**Recorded information**
-------------------------

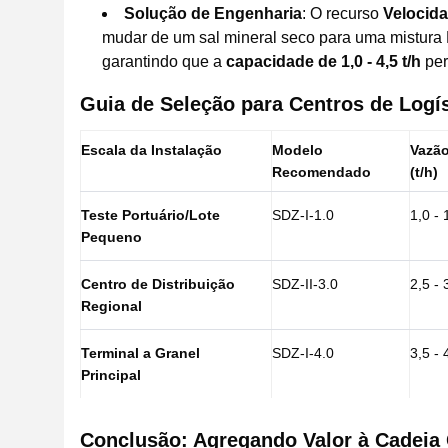
Solução de Engenharia
: O recurso
Velocida
mudar de um sal mineral seco para uma mistura N
garantindo que a
capacidade de 1,0 - 4,5 t/h
per
Guia de Seleção para Centros de Log
Escala da Instalação
Modelo
Vazã
Recomendado
(t/h)
Teste Portuário/Lote
SDZ-I-1.0
1,0 - 
Pequeno
Centro de Distribuição
SDZ-II-3.0
2,5 - 
Regional
Terminal a Granel
SDZ-I-4.0
3,5 - 
Principal
Conclusão: Agregando Valor à Cadeia G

-------------------------

Leaving the pictures out, transcribe the entries above exactly as written.

**Answer to this task**
Solução de Engenharia
: O recurso
Velocida
mudar de um sal mineral seco para uma mistura N
garantindo que a
capacidade de 1,0 - 4,5 t/h
per
Guia de Seleção para Centros de Log
Escala da Instalação
Modelo
Vazã
Recomendado
(t/h)
Teste Portuário/Lote
SDZ-I-1.0
1,0 - 
Pequeno
Centro de Distribuição
SDZ-II-3.0
2,5 - 
Regional
Terminal a Granel
SDZ-I-4.0
3,5 - 
Principal
Conclusão: Agregando Valor à Cadeia G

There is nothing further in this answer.